There are several scorpion species (n = 24) inhabiting Egypt including the Buthidae scorpion of A. amoreuxi. Previously, the venom of this species exhibited strong anticancer (Salem, Shoukry, Teleb, Abdel-Daim, & Abdel-Rahman, 2016) and antimicrobial (Almaaytah et al., 2012; Estrada-Gómez, Gomez-Rave, Vargas-Muñoz, & van der Meijden, 2017) activities using in vivo and in vitro studies.
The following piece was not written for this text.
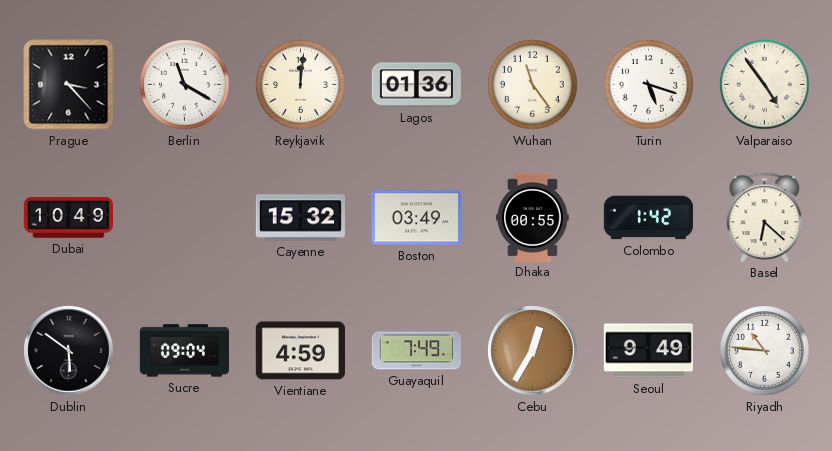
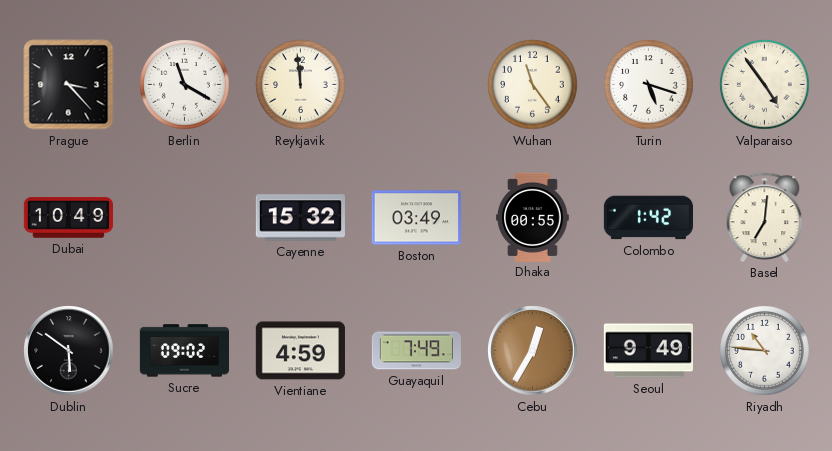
Reykjavik: 12:01 -> 11:59
Lagos: 01:36 -> none
Basel: 6:22 -> 7:01
Sucre: 09:04 -> 09:02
The present work was conducted to extend our earlier pharmacological study (Salem et al., 2016) through investigating the antinociceptive, antipyretic, and anti-inflammatory effects of the Egyptian scorpion venom A. amoreuxi in both rats and mice animal models.

Methods

Collection of scorpion venom and experimental animals

The scorpion specimens (n = 200) were collected from the Western Costal Desert (Alexandria Governorate, Egypt). The scorpion venom was electrically collected (12–16 V, 3 ms), freeze-dried and kept in – 20 °C until use (Abdel-Rahman, Quintero-Hernández, & Possani, 2013). All experimental animals (128 male adult albino rats and mice) used in this investigation and experimental protocols were verified (Guide for the Care and Use of Laboratory Animals) and approved (number: 201503) by the Committee of Suez Canal University for Research Ethics. The animals were housed in plastic cages (26 ± 2 °C; 75–80% humidity; 12-h light/darkness cycle) and fed with standard diet and water ad libitum. After the end of experimentation (section methods 2.3.1, 2.3.2, 2.4, and 2.5.1), rats and mice were returned to the animal house (Zoology Department, Faculty of Science, Suez Canal University, Egypt) under the standard conditions (food, temperature, humidity. and light as mentioned above) and used for educational as well as breeding purposes.

Approximate estimation of LD50

LD50 of A. amoreuxi venom (dissolved in 0.9%NaCl, 10 mg/kg) was carried out on mice and approximately estimated to be 1.1 mg/kg body weight. Eight animals were intraperitoneally (IP) injected with different venom doses (D) and the survival time (T; time between scorpion venom injection and mouse death) of each mouse for 24 h was recorded. The data of D versus D/T was used to draw regression line and LD50 was calculated (Meier & Theakston, 1986). Then, the estimated LD50 of mice (1.1 mg/kg) was converted into the equivalent LD50 for rats according to Paget and Barnes (1964).

Peripheral and central analgesic activities of A. amoreuxi venom

Antinociceptive activity of scorpion venom was examined using two methods (i) mice-writhing induced by acetic acid in mice test (peripheral analgesic activity) and (ii) rat tail immersion test (central analgesic activity).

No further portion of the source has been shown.